We've all heard about how we should eat our vegetables all our lives, and now we have information at our fingertips to show us why it's so important.  We need a steady and healthy diet of this important food group to keep our digestive systems operating efficiently, to keep our brains doing the same thing, and to provide many of the important nutrients we need for a healthy life as well as to fight cancer and other life-threatening diseases. 

Today we also have decisions to make about whether we want organic vegetables or not in this changing world that sometimes seems full of chemicals and pesticides, bacteria, viruses, pathogens, carcinogens, etc., that try to assault us on a daily basis.  We need to be careful about how we care for our food once we get it home, especially fresh fruits and vegetables, that have been handled by so many other people.

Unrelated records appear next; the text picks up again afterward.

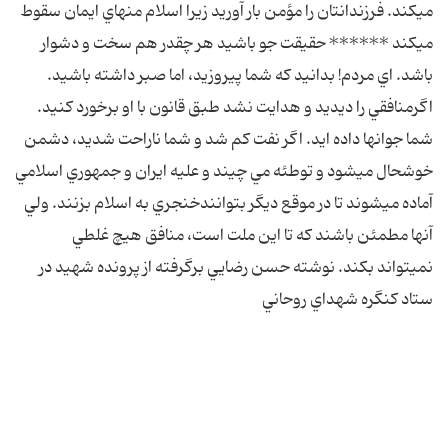
ميکند. فرزندانتان را مؤمن بار آوريد زيرا اسلام منهاي ايمان سقوط
ميکند ****** حقيقت جو باشيد هر چقدر هم سخت و دشوار
باشد. اي مردم! بدانيد که شما پيروزيد، اما صبر داشته باشيد.
اگرمنافقي را ديديد و هدايت نشد طبق قانون با او برخورد کنيد.
شما جوانها داده ايد. اگر نفت کم شد و شما ناراحت شديد، دشمن
خوشحال ميشود و توطئه مي چيند و عليه ايران و جمهوري اسلامي
آماده ميشوند تا در موقع ديگر بتوانندخنجري به اسلام بزنند. ولي
آنها مطمئن باشند که تا اين ملت است، منافق هيچ غلطي
نميتواند بکند. نوشته حسن رضايي برگرفته از پرونده شهيد در
ستاد کنگره شهداي روحاني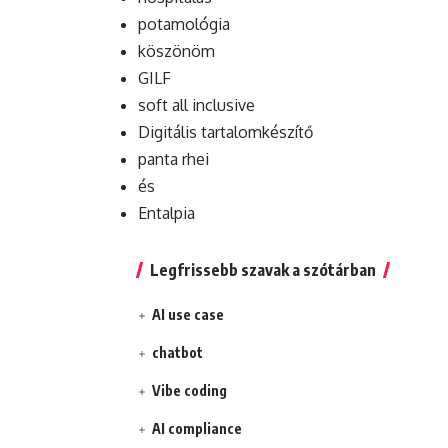
potamológia
köszönöm
GILF
soft all inclusive
Digitális tartalomkészítő
panta rhei
és
Entalpia
Legfrissebb szavak a szótárban
AI use case
chatbot
Vibe coding
AI compliance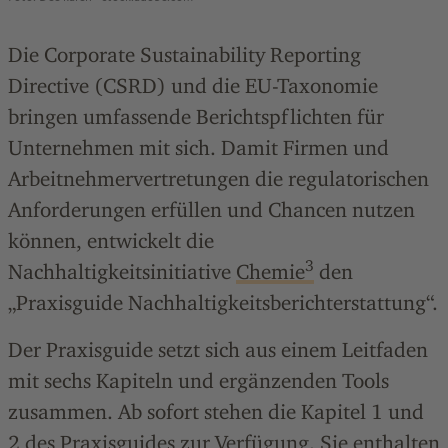
Die Corporate Sustainability Reporting
Directive (CSRD) und die EU-Taxonomie
bringen umfassende Berichtspflichten für
Unternehmen mit sich. Damit Firmen und
Arbeitnehmervertretungen die regulatorischen
Anforderungen erfüllen und Chancen nutzen
können, entwickelt die
3
Nachhaltigkeitsinitiative
Chemie
den
„Praxisguide Nachhaltigkeitsberichterstattung“.
Der Praxisguide setzt sich aus einem Leitfaden
mit sechs Kapiteln und ergänzenden Tools
zusammen. Ab sofort stehen die Kapitel 1 und
2 des Praxisguides zur Verfügung. Sie enthalten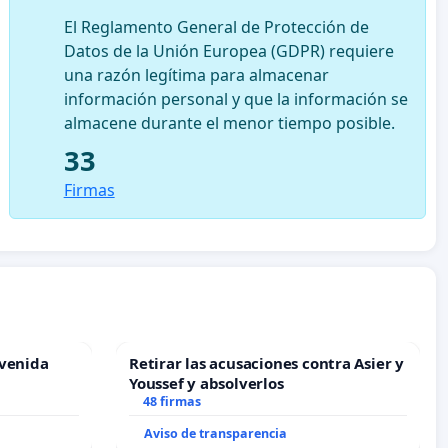
El Reglamento General de Protección de
Datos de la Unión Europea (GDPR) requiere
una razón legítima para almacenar
información personal y que la información se
almacene durante el menor tiempo posible.
33
Firmas
Avenida
Retirar las acusaciones contra Asier y
Youssef y absolverlos
48 firmas
Aviso de transparencia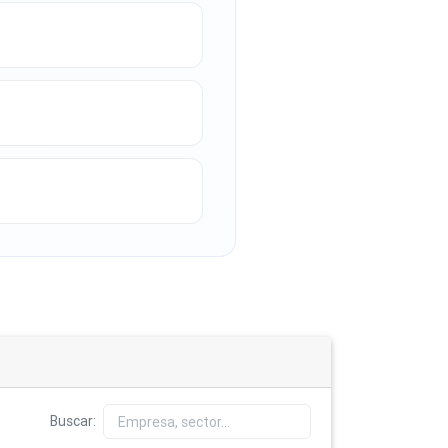
Buscar: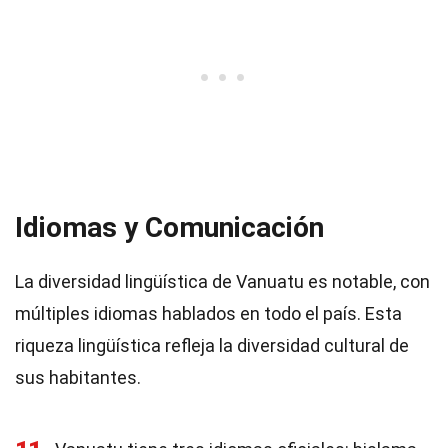
Idiomas y Comunicación
La diversidad lingüística de Vanuatu es notable, con
múltiples idiomas hablados en todo el país. Esta
riqueza lingüística refleja la diversidad cultural de
sus habitantes.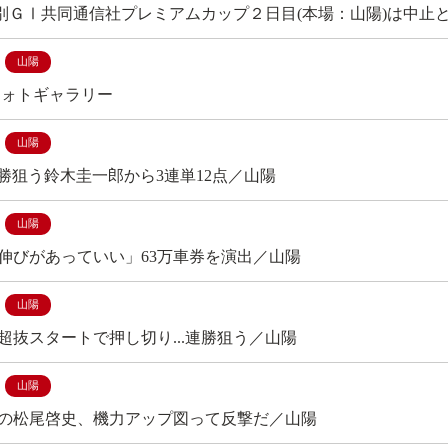
の特別ＧⅠ共同通信社プレミアムカップ２日目(本場：山陽)は中止
山陽
フォトギャラリー
山陽
連勝狙う鈴木圭一郎から3連単12点／山陽
山陽
伸びがあっていい」63万車券を演出／山陽
山陽
超抜スタートで押し切り...連勝狙う／山陽
山陽
の松尾啓史、機力アップ図って反撃だ／山陽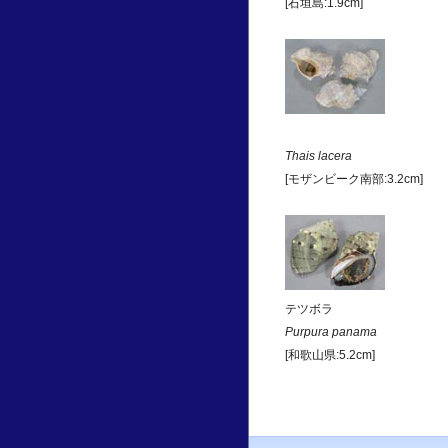
[石垣島:1.9cm]
Thais lacera
[モザンビーク南部:3.2cm]
テツボラ
Purpura panama
[和歌山県:5.2cm]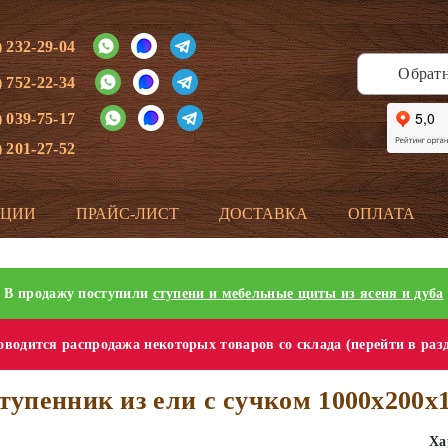
) 232-29-04
Обрат
) 752-22-34
) 039-75-17
) 201-27-52
КЦИИ
ПРАЙС-ЛИСТ
ДОСТАВКА
ОПЛАТА
В продажу поступили
ступени и мебельные щиты из ясеня и дуба
водится распродажа некоторых товаров со склада (перейти в раз
тупенник из ели с сучком 1000х200х
Ха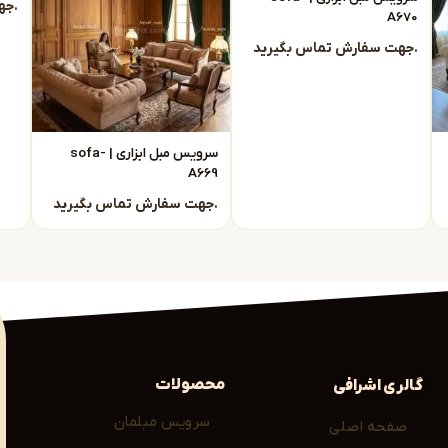
جهت سفارش تماس بگیرید.
A670
جهت سفارش تماس بگیرید.
ود
داریم و رضایت مشتریان ما، گواه کیفیت محصولات
سرویس مبل ابزاری | sofa-
A669
جهت سفارش تماس بگیرید.
مله:
فضای شماست. اگر به دنبال
خرید مبل مدرن مشهد
محصولات
گالری اشرافی
سرویس مبلمان
صفحه اصلی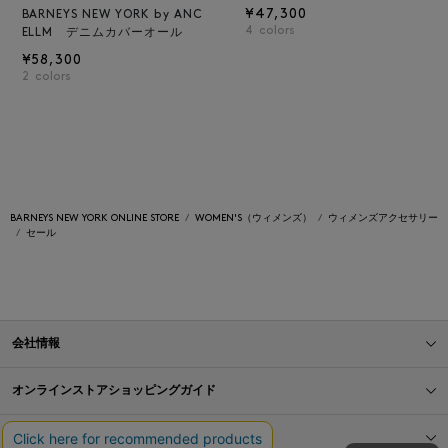
¥47,300
BARNEYS NEW YORK by ANC
4
colors
ELLM デニムカバーオール
¥58,300
2
colors
BARNEYS NEW YORK ONLINE STORE
WOMEN'S（ウィメンズ）
ウィメンズアクセサリー
セール
会社情報
オンラインストアショッピングガイド
店舗情報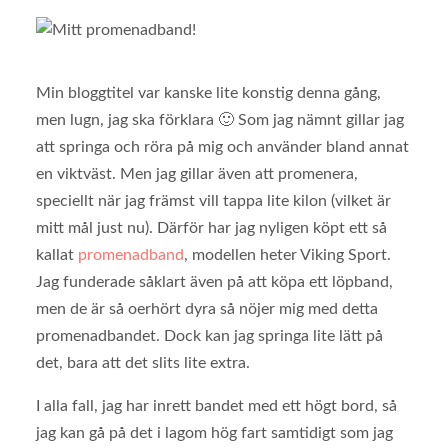
Min bloggtitel var kanske lite konstig denna gång,
men lugn, jag ska förklara 🙂 Som jag nämnt gillar jag
att springa och röra på mig och använder bland annat
en viktväst. Men jag gillar även att promenera,
speciellt när jag främst vill tappa lite kilon (vilket är
mitt mål just nu). Därför har jag nyligen köpt ett så
kallat
promenadband
, modellen heter Viking Sport.
Jag funderade såklart även på att köpa ett löpband,
men de är så oerhört dyra så nöjer mig med detta
promenadbandet. Dock kan jag springa lite lätt på
det, bara att det slits lite extra.
I alla fall, jag har inrett bandet med ett högt bord, så
jag kan gå på det i lagom hög fart samtidigt som jag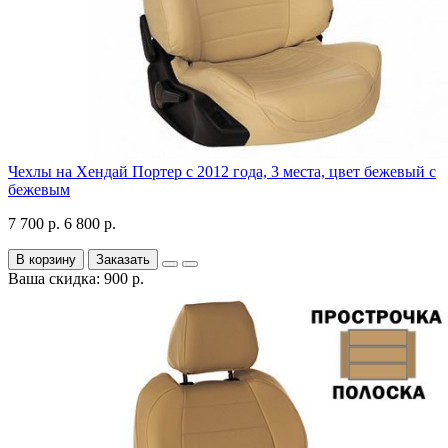
Чехлы на Хендай Портер с 2012 года, 3 места, цвет бежевый с
бежевым
7 700 р.
6 800 р.
В корзину
Заказать
Ваша скидка: 900 р.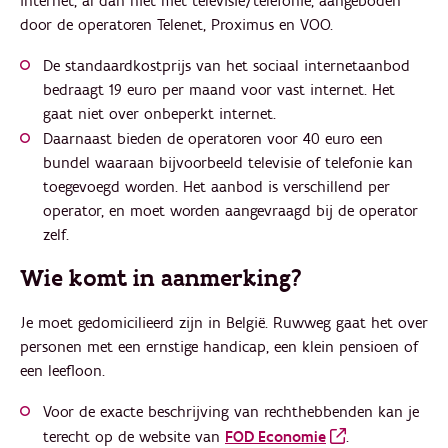
internet, al dan niet met televisie/telefonie, aangeboden
door de operatoren Telenet, Proximus en VOO.
De standaardkostprijs van het sociaal internetaanbod
bedraagt 19 euro per maand voor vast internet. Het
gaat niet over onbeperkt internet.
Daarnaast bieden de operatoren voor 40 euro een
bundel waaraan bijvoorbeeld televisie of telefonie kan
toegevoegd worden. Het aanbod is verschillend per
operator, en moet worden aangevraagd bij de operator
zelf.
Wie komt in aanmerking?
Je moet gedomicilieerd zijn in België. Ruwweg gaat het over
personen met een ernstige handicap, een klein pensioen of
een leefloon.
Voor de exacte beschrijving van rechthebbenden kan je
terecht op de website van
FOD Economie
.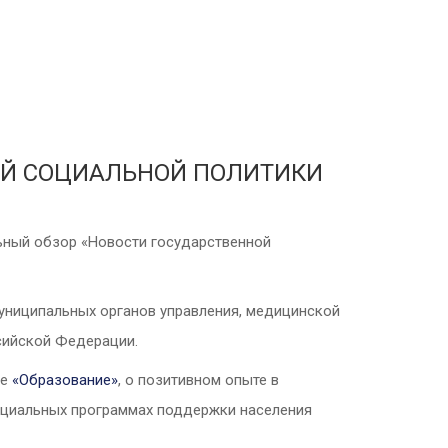
ОЙ СОЦИАЛЬНОЙ ПОЛИТИКИ
ный обзор «Новости государственной
униципальных органов управления, медицинской
сийской Федерации.
ле
«
Образование
»
, о позитивном опыте в
оциальных программах поддержки населения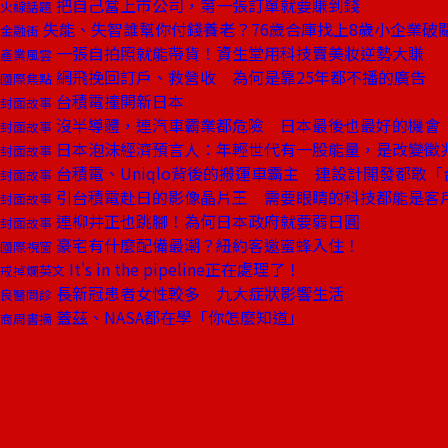
把自己當上市公司，第一張訂單就要賺到錢
火線話題
失能、失智誰幫你付錢養老？76歲合庫找上8歲小企業破
金融街
一張自拍照就能帶貨！資生堂用科技賣美妝逆勢大賺
產業風雲
網飛挽回訂戶、救營收 為何是靠25年都不播的廣告
國際焦點
台積電撞開新日本
封面故事
沒半導體，連汽車霸業都危險 日本最後也最好的機會
封面故事
日本泡沫經濟預言人：年輕世代有一股能量，是改變徵
封面故事
台積電、Uniqlo背後的搬運車霸主 連設計開發都敢
封面故事
引台積電赴日的影像晶片王 需要眼睛的科技都能是客
封面故事
連柳井正也跳腳！為何日本政府就要弱日圓
封面故事
豪宅有什麼配備最潮？紐約客邀蜜蜂入住！
國際視窗
It's in the pipeline正在處理了！
戒掉爛英文
長新冠患者女性較多 九大症狀影響生活
良醫問診
蓋茲、NASA都在學「你怎麼知道」
商周書摘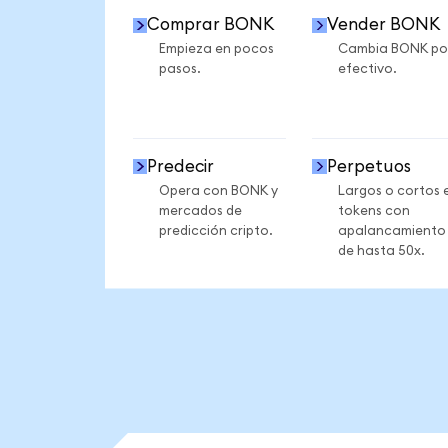
Comprar BONK
Vender BONK
Empieza en pocos
Cambia BONK po
pasos.
efectivo.
Predecir
Perpetuos
Opera con BONK y
Largos o cortos 
mercados de
tokens con
predicción cripto.
apalancamiento
de hasta 50x.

We need to know how to store it properly to lengthen the time before it spoils, and to make sure we are eating it when it can benefit us most.  We need to know how to prepare it in ways that enhance looks, taste and nutrition.  With all that in mind I've assembled some information here to help with those things.  Read on to find out how you can help improve organization, simplify your life, and thus enjoy it more, with just a few changes.

Here are some easy ways to incorporate more vegetables into your diet:

*       Add grated raw vegetables to batters and dough for quick breads, muffins and cookies.

*       Choose a wide variety of salad greens, including arugula, chicory, collard, dandelion greens, kale, mustard greens, spinach and watercress.

*       Look for pasta made with vegetables, such as spinach or beets.

*       Stir-fry vegetables with tofu or just a small portion of poultry, seafood or meat.

*       Order a vegetarian pizza instead of a meat-based pizza.

*       Use vegetables as a base for or as added ingredients in soups.

*       Enrich or thicken soups and sauces with cooked and pureed vegetables in place of cream or whole milk.

*       Add grated raw carrot to lean ground beef or turkey when making meatloaf or meatballs.

*       Add chopped vegetables to your spaghetti sauce.

*       Enjoy vegetables as snacks by keeping them ready to eat in the refrigerator.

Many different kinds of vegetables fill the produce section of your grocery store, so don't limit yourself to familiar favorites. Try some unusual vegetables, such as jicama, kohlrabi, okra or watercress. You may discover new favorites that add both interest and health benefits to your diet.

Here are some tips to help you store, prepare, and serve your veggies at their best:

Storing

*       Store fresh vegetables according to their type. Place root vegetables, such as potatoes and yams, in a cool, dark place. Store other vegetables in the refrigerator crisper drawer.

*       Don't wash vegetables before storing. Make sure all produce is dry before storing.

*       Throw away produce you've kept too long. Discard vegetables that are moldy or slimy, smell bad, or are past the "best if used by" date.

*       Use quick-cooking techniques. Stir-frying, steaming and microwaving are quick-cooking methods. Long exposure to higher temperatures leads to some loss of nutrients. Try to use as little water as possible when cooking vegetables, and consider reserving any cooking water — which contains nutrients — for adding to soups, stews or sauces.

Serving

*       Wash vegetables thoroughly to remove dirt and pesticide residue before cooking. If possible, use a small scrub brush to help clean potatoes, cucumbers or other vegetables that have skin you eat.

*       Leave edible peels on vegetables whenever possible. The peels of many vegetables — especially potatoes — contain considerable amounts of nutrients and fiber.

*       Enjoy many vegetables raw. Keep bell peppers, broccoli, carrots, cauliflower, celery or other raw vegetables ready to eat in your refrigerator.